START Information given

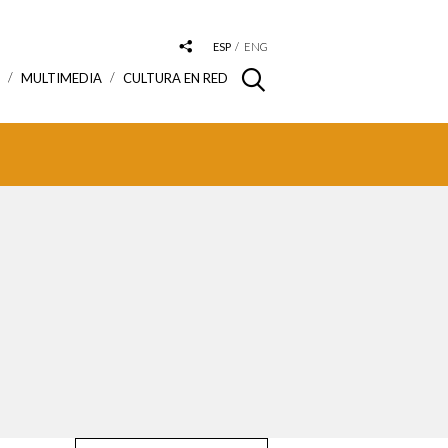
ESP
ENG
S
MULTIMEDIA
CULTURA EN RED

END Information given
START Information given

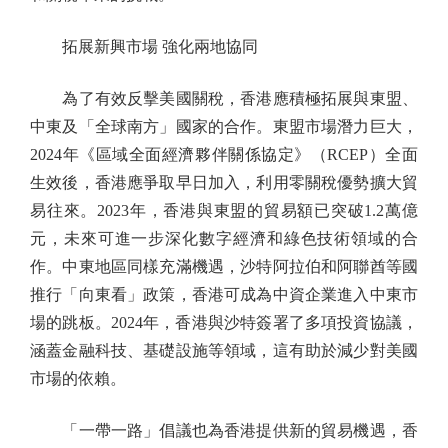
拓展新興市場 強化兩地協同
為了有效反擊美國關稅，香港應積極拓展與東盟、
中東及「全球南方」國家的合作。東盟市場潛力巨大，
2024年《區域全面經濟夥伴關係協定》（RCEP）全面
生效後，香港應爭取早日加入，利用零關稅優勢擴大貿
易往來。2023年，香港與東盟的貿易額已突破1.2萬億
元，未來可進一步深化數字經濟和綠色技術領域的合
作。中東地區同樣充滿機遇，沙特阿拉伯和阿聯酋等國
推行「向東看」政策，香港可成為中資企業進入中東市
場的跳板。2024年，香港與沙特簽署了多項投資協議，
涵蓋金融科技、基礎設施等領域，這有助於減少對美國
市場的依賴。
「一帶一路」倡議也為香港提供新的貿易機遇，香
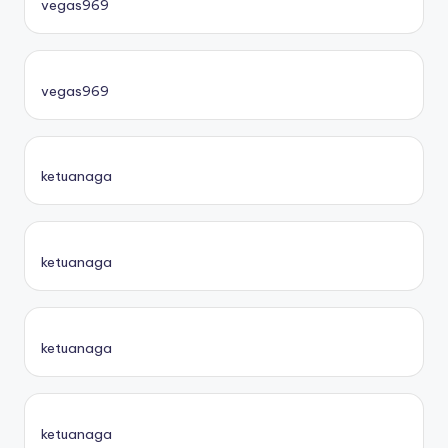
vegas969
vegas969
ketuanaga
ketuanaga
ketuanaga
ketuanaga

END Information given
START Information given

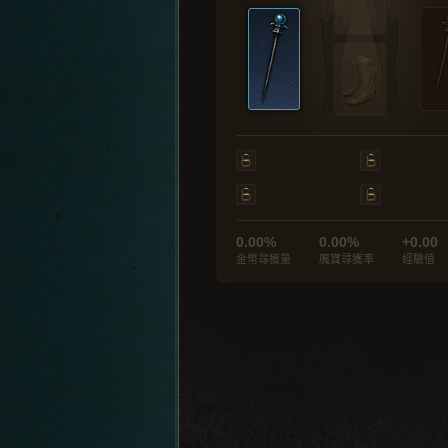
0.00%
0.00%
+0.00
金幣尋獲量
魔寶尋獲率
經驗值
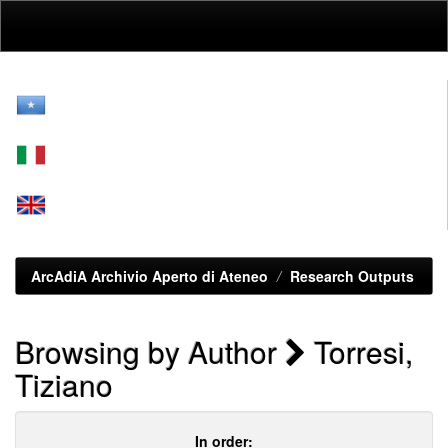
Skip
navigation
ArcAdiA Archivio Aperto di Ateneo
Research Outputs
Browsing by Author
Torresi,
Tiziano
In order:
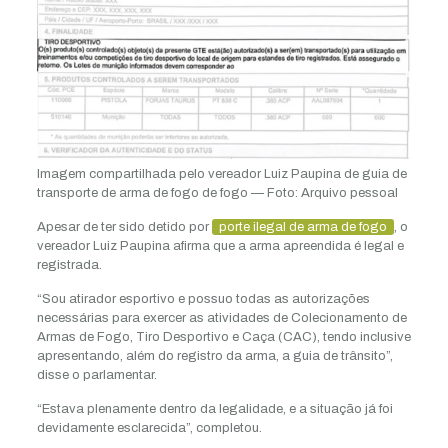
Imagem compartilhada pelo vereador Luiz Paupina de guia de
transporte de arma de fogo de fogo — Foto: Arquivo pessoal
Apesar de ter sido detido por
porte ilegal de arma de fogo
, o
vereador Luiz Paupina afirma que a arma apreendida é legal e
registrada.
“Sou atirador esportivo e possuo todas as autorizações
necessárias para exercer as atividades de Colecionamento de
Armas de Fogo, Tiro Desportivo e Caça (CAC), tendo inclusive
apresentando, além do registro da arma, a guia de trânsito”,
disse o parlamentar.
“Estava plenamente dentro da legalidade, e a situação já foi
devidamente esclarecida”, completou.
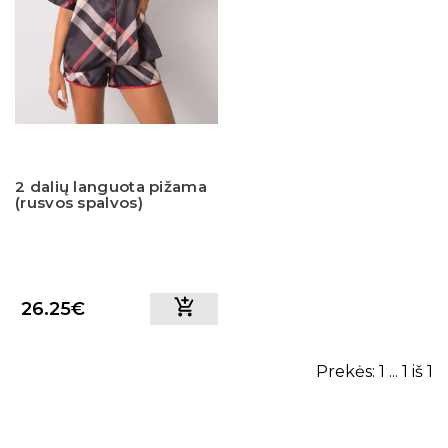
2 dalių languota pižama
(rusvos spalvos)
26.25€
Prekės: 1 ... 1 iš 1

END Information given

* [Task statement]: Determine how many lines of the data contain the word "vereador", and reply with that number only.

* [Exercise answer]: 2